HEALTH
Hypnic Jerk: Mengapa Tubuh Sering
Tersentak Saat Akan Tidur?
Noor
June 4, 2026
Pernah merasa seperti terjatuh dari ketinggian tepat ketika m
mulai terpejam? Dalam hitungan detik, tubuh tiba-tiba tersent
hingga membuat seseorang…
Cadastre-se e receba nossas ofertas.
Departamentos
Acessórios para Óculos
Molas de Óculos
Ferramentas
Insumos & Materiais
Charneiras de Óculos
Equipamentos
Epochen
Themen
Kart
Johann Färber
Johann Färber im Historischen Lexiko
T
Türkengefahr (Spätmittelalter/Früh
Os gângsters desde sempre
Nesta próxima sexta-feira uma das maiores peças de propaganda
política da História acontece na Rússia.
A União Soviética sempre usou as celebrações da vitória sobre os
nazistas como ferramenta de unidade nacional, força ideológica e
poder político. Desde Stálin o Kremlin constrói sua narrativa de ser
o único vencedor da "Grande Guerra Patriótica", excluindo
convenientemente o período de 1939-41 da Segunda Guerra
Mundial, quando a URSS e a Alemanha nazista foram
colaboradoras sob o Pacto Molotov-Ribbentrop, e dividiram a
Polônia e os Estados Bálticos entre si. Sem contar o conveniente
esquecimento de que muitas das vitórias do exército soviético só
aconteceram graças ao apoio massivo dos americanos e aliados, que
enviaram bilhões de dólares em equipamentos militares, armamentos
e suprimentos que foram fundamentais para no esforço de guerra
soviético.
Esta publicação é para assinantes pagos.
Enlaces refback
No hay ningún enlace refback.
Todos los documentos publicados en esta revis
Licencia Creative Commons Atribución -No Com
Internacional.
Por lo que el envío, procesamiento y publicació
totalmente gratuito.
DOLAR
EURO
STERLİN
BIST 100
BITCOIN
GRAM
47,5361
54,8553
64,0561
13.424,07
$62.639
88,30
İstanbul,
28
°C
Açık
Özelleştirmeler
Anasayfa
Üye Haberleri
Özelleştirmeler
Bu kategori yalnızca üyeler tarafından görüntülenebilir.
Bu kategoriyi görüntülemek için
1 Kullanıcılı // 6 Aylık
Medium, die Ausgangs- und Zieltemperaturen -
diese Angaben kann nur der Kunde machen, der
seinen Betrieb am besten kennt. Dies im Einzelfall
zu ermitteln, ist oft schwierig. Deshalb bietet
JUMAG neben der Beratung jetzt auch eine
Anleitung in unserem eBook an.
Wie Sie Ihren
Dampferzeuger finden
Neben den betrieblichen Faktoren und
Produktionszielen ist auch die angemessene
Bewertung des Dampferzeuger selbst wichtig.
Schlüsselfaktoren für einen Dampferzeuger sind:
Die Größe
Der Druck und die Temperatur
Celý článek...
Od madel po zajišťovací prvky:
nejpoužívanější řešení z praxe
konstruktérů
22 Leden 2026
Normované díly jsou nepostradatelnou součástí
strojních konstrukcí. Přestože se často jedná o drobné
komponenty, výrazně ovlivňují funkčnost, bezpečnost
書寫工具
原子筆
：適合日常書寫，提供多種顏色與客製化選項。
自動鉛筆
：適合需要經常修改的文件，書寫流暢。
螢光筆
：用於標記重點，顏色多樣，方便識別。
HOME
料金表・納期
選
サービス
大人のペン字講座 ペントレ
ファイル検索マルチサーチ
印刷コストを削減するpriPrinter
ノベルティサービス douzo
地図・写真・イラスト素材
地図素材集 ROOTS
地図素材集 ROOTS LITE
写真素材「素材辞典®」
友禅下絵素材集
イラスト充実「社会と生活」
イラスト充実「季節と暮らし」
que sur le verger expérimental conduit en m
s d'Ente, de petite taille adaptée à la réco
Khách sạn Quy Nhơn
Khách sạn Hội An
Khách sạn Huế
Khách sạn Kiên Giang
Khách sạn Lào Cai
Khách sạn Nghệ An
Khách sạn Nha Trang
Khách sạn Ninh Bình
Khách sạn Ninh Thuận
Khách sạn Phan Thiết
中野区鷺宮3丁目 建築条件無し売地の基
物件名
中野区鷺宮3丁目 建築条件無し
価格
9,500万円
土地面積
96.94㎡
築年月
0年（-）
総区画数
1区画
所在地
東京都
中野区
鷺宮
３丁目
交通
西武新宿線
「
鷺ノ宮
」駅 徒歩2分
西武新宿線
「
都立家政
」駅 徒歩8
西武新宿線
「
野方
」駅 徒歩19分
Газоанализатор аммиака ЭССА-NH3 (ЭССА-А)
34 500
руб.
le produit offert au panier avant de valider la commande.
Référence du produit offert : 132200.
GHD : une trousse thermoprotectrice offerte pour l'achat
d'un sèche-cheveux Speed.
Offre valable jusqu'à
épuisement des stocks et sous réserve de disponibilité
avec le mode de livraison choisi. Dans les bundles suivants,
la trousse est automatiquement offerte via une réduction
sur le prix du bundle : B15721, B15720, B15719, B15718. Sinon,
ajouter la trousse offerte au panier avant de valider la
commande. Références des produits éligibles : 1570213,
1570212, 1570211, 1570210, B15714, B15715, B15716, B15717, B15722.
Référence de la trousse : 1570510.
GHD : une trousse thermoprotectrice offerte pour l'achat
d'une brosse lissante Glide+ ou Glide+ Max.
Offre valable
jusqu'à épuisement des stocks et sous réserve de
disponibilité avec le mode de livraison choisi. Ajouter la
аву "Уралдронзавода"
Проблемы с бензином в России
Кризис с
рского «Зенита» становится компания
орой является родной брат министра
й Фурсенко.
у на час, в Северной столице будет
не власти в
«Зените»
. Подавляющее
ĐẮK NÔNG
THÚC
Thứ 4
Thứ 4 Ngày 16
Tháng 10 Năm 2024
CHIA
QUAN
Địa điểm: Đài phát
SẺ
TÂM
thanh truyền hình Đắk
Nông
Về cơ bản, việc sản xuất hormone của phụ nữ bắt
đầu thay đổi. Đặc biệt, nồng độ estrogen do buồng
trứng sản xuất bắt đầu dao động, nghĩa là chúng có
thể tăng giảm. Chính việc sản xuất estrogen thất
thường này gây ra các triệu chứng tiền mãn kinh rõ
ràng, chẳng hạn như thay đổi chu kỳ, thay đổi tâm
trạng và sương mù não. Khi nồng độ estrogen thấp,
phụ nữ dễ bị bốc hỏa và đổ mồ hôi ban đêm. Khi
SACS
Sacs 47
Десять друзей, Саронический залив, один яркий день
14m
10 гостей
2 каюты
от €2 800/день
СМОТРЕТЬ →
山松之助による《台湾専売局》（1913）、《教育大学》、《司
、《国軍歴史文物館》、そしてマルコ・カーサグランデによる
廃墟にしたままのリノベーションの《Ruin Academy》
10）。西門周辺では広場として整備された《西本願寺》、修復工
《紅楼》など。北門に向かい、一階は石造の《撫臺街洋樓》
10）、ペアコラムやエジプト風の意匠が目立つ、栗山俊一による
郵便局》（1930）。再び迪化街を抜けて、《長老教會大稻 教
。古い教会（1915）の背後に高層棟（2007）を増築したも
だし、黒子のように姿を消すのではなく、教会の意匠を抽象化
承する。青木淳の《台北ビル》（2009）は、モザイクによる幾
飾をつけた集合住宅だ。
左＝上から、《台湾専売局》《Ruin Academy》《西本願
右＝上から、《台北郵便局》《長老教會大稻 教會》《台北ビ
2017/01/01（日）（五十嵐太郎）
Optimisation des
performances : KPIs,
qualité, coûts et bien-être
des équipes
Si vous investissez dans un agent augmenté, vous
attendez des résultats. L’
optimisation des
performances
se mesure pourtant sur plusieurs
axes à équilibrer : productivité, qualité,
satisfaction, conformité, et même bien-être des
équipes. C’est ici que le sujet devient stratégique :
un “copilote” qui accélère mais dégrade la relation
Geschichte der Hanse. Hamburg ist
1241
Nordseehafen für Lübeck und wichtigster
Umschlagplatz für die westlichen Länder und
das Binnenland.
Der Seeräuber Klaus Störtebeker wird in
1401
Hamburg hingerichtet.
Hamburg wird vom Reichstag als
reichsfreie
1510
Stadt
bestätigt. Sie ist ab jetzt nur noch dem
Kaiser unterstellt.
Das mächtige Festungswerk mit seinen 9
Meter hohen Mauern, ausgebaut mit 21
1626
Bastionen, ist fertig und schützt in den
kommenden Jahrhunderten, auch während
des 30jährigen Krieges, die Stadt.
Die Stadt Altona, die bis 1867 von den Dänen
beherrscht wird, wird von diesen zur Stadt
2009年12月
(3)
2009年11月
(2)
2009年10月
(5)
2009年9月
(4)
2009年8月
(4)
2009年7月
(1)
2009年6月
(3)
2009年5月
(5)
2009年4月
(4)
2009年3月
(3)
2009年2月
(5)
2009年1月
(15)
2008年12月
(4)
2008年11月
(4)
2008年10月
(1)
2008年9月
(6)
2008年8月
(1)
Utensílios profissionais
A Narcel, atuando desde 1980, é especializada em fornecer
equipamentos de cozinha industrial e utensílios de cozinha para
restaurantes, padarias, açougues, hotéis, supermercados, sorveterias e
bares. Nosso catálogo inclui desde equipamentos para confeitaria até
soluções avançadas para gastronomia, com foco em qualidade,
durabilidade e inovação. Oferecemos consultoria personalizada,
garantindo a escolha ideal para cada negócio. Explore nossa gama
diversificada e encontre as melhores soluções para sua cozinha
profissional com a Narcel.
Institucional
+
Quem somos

> Task
Retype only the stretch of lines above starting at the one with "イラスト充実「社会と生活」" and stopping at the one with "Десять друзей, Саронический", exactly as written, with both kept.

> Exercise result
イラスト充実「社会と生活」
イラスト充実「季節と暮らし」
que sur le verger expérimental conduit en m
s d'Ente, de petite taille adaptée à la réco
Khách sạn Quy Nhơn
Khách sạn Hội An
Khách sạn Huế
Khách sạn Kiên Giang
Khách sạn Lào Cai
Khách sạn Nghệ An
Khách sạn Nha Trang
Khách sạn Ninh Bình
Khách sạn Ninh Thuận
Khách sạn Phan Thiết
中野区鷺宮3丁目 建築条件無し売地の基
物件名
中野区鷺宮3丁目 建築条件無し
価格
9,500万円
土地面積
96.94㎡
築年月
0年（-）
総区画数
1区画
所在地
東京都
中野区
鷺宮
３丁目
交通
西武新宿線
「
鷺ノ宮
」駅 徒歩2分
西武新宿線
「
都立家政
」駅 徒歩8
西武新宿線
「
野方
」駅 徒歩19分
Газоанализатор аммиака ЭССА-NH3 (ЭССА-А)
34 500
руб.
le produit offert au panier avant de valider la commande.
Référence du produit offert : 132200.
GHD : une trousse thermoprotectrice offerte pour l'achat
d'un sèche-cheveux Speed.
Offre valable jusqu'à
épuisement des stocks et sous réserve de disponibilité
avec le mode de livraison choisi. Dans les bundles suivants,
la trousse est automatiquement offerte via une réduction
sur le prix du bundle : B15721, B15720, B15719, B15718. Sinon,
ajouter la trousse offerte au panier avant de valider la
commande. Références des produits éligibles : 1570213,
1570212, 1570211, 1570210, B15714, B15715, B15716, B15717, B15722.
Référence de la trousse : 1570510.
GHD : une trousse thermoprotectrice offerte pour l'achat
d'une brosse lissante Glide+ ou Glide+ Max.
Offre valable
jusqu'à épuisement des stocks et sous réserve de
disponibilité avec le mode de livraison choisi. Ajouter la
аву "Уралдронзавода"
Проблемы с бензином в России
Кризис с
рского «Зенита» становится компания
орой является родной брат министра
й Фурсенко.
у на час, в Северной столице будет
не власти в
«Зените»
. Подавляющее
ĐẮK NÔNG
THÚC
Thứ 4
Thứ 4 Ngày 16
Tháng 10 Năm 2024
CHIA
QUAN
Địa điểm: Đài phát
SẺ
TÂM
thanh truyền hình Đắk
Nông
Về cơ bản, việc sản xuất hormone của phụ nữ bắt
đầu thay đổi. Đặc biệt, nồng độ estrogen do buồng
trứng sản xuất bắt đầu dao động, nghĩa là chúng có
thể tăng giảm. Chính việc sản xuất estrogen thất
thường này gây ra các triệu chứng tiền mãn kinh rõ
ràng, chẳng hạn như thay đổi chu kỳ, thay đổi tâm
trạng và sương mù não. Khi nồng độ estrogen thấp,
phụ nữ dễ bị bốc hỏa và đổ mồ hôi ban đêm. Khi
SACS
Sacs 47
Десять друзей, Саронический залив, один яркий день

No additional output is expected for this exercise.